Le général Nezzar répond d’accusations, de torture

L’ancien ministre de la défense algérien est revenu s’expliquer devant la police à Paris

Le général Nezzar répond d’accusations, de torture

Pascal Ceaux, Le Monde, 7-8 avril 2002

LE VISITEUR sortait de l’ordinaire et l’entretien a été discret. Le général Khaled Nezzar, ancien ministre de la défense de l’Algérie, a été entendu, à sa demande, pendant plus de quatre heures, jeudi 4 avril, à la brigade criminelle à Paris. Venu spécialement en France pour l’occasion, M. Nezzar a été laissé libre à l’issue de cette audition. Trois plaintes avaient été déposées en avril 2001 pour  » usage massif et systématique de la torture  » et  » exécutions extrajudiciaires  » contre l’officier, alors qu’il séjournait à Paris (Le Monde du 27 avril 2001) pour la promotion de son dernier livre. Ces procédures visant l’ex-membre du Haut Comité d’État – la présidence collégiale qui dirigeait l’Algérie après l’interruption du processus électoral de janvier 1992 -, avaient provoqué un imbroglio diplomatico-judiciaire.
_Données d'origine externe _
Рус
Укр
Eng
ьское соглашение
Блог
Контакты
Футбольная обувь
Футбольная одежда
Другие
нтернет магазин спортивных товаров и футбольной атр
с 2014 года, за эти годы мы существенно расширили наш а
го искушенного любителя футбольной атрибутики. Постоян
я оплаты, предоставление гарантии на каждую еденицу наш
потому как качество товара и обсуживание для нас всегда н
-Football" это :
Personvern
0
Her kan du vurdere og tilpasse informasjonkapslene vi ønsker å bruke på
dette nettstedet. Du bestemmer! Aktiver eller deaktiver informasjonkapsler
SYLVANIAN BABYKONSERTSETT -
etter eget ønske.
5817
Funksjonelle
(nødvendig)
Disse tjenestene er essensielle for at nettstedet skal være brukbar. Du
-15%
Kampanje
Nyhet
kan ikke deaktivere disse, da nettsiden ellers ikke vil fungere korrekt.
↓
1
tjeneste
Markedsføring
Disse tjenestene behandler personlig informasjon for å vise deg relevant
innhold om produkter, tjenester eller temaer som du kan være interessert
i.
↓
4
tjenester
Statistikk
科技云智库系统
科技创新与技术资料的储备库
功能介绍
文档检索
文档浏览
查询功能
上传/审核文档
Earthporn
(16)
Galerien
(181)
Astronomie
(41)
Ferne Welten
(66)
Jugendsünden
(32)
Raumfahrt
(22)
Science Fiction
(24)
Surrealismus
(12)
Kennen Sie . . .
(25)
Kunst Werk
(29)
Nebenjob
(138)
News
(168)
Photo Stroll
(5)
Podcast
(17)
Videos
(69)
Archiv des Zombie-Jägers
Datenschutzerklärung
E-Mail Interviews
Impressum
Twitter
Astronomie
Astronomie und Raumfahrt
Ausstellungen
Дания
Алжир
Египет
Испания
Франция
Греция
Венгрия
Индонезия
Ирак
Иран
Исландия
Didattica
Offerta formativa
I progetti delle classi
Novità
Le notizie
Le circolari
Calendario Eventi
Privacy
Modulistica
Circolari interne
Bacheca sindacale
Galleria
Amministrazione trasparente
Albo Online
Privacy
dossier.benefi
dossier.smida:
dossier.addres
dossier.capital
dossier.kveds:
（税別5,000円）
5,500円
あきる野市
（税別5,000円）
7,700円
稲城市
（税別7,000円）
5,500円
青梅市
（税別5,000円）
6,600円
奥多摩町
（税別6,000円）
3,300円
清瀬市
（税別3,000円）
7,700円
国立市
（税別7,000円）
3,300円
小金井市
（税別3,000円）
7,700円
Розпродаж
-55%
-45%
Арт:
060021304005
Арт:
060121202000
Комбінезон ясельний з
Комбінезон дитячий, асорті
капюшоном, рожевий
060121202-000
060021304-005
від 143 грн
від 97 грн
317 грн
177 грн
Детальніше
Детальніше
Le parquet de Paris avait, en effet, décidé d’une enquête préliminaire, qui pouvait ouvrir la voie à une mise en cause du général, d’autant que les avocats des plaignants, Mes William Bourdon et Antoine Comte, réclamaient l’arrestation et le jugement en France de M. Nezzar en application de la Convention internationale contre la torture de 1984, dont la France est signataire. Le général algérien avait d’abord échappé à toute contrainte grâce à un fax de l’ambassade d’Algérie à Paris au Quai d’Orsay justifiant sa présence sur le territoire français par une  » mission officielle « , qui valait immunité diplomatique.
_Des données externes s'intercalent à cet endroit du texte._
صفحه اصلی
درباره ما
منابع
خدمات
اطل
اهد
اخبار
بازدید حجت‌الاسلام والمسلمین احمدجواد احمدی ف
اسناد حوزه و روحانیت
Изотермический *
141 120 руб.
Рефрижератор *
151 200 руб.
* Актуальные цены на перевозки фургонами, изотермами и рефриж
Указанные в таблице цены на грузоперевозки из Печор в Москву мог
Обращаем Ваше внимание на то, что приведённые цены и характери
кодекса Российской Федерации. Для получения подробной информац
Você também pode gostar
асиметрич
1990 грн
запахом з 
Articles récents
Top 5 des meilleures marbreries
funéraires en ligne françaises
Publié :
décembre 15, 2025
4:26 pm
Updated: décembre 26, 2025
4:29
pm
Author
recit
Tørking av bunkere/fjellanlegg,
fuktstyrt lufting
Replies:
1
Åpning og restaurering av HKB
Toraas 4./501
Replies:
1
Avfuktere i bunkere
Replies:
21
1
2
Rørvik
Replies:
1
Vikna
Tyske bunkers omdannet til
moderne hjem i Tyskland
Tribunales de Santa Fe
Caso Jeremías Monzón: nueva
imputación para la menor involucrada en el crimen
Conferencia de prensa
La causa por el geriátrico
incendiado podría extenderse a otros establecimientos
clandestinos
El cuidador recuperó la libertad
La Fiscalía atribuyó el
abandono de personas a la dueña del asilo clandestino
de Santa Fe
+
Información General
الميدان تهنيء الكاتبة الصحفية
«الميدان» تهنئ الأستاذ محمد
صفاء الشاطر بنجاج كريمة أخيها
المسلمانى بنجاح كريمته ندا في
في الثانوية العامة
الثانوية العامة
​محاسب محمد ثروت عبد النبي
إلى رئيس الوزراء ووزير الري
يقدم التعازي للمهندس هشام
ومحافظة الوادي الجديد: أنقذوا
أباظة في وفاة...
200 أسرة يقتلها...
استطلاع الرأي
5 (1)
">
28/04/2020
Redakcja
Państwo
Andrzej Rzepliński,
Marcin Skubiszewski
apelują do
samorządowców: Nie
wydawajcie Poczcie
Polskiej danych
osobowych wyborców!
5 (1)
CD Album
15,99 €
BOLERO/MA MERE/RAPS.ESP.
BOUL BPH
En dépit de cette couverture de dernière heure, le général Nezzar avait dû regagner précipitamment son pays. Le parquet avait fini par classer sans suite l’enquête préliminaire, en juin 2001. Ulcéré de ce départ en catimini, M. Nezzar a de lui-même, par l’intermédiaire de son avocat, repris contact avec la justice française pour être entendu. Selon nos informations, il aurait vivement contesté devant les enquêteurs de la brigade criminelle les accusations de torture portées contre lui. Ses fonctions de ministre de la défense ne lui donnaient pas autorité sur le maintien de l’ordre, aurait-il expliqué. Il aurait ajouté que l’une des plaintes déposées contre lui visait une période à laquelle il était déjà à la retraite.
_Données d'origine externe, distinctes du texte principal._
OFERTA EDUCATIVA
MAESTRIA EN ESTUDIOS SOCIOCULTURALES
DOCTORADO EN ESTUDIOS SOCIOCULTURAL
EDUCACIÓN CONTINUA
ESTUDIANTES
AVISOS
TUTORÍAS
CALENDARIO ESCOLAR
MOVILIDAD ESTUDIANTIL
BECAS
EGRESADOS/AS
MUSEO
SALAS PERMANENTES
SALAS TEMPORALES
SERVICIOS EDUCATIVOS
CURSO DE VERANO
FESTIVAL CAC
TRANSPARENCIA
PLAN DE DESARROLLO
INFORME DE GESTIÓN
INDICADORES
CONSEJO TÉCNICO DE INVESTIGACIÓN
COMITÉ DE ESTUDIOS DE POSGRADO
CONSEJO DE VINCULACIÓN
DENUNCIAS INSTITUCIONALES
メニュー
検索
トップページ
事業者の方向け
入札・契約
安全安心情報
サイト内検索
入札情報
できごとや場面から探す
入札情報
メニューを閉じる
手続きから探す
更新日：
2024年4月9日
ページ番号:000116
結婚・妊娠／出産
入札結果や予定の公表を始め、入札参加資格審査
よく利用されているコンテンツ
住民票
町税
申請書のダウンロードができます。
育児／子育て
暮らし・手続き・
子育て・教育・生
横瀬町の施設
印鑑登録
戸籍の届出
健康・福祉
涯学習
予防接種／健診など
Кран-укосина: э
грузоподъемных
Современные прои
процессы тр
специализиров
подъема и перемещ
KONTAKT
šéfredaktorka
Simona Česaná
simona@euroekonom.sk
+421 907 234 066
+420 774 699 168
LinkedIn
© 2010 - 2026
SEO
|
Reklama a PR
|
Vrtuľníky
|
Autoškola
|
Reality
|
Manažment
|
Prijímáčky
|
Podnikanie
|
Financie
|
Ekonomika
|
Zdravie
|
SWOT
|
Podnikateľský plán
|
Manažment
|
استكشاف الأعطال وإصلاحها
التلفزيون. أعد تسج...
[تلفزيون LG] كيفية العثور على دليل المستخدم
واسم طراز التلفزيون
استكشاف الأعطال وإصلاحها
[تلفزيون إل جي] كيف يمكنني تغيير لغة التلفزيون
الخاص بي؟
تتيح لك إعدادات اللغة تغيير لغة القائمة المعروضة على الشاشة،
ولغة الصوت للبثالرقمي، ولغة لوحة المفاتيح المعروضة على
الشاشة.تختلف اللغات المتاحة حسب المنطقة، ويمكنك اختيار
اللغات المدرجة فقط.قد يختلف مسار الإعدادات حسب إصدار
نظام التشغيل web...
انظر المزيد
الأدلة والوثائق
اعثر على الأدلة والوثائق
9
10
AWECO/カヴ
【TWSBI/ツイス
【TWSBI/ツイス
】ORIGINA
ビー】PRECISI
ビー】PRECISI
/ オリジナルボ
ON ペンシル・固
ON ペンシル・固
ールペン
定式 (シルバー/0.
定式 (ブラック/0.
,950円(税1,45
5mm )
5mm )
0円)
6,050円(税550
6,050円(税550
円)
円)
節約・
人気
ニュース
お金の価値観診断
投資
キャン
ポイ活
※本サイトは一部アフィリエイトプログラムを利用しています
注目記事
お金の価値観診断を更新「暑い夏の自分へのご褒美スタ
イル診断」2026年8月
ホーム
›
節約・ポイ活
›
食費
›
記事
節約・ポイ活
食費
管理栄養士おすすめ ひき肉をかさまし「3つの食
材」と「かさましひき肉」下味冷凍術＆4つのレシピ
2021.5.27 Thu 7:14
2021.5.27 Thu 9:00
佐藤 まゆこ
 » CONSCIENCE TRANQUILLE « 
Dans un entretien au Monde du 11 octobre 2001, M, Nezzar avait manifesté son intention de répondre à toutes les questions qui pouvaient lui être posées.  » De par mes fonctions passées, avait-il notamment déclaré, j’ai à vie un passeport diplomatique, mais cela ne me met pas à l’abri de poursuites judiciaires. Pourtant, je préfère affronter la justice française que laisser faire les médias, et je suis prêt à répondre à une convocation de police. J’ai la conscience tranquille et je dispose d’assez d’arguments pour ne pas craindre une mise en examen.  » Au terme de sa longue déposition, le général a regagné, jeudi même, l’Algérie. Il n’en a toutefois pas fini avec la justice française. L’ancien ministre de la défense, cette fois dans le rôle du plaignant, devrait comparaître en juillet devant le tribunal correctionnel de Paris qui jugera de sa plainte en diffamation contre Habib Souaïdia, auteur de La Sale Guerre (éditions La Découverte).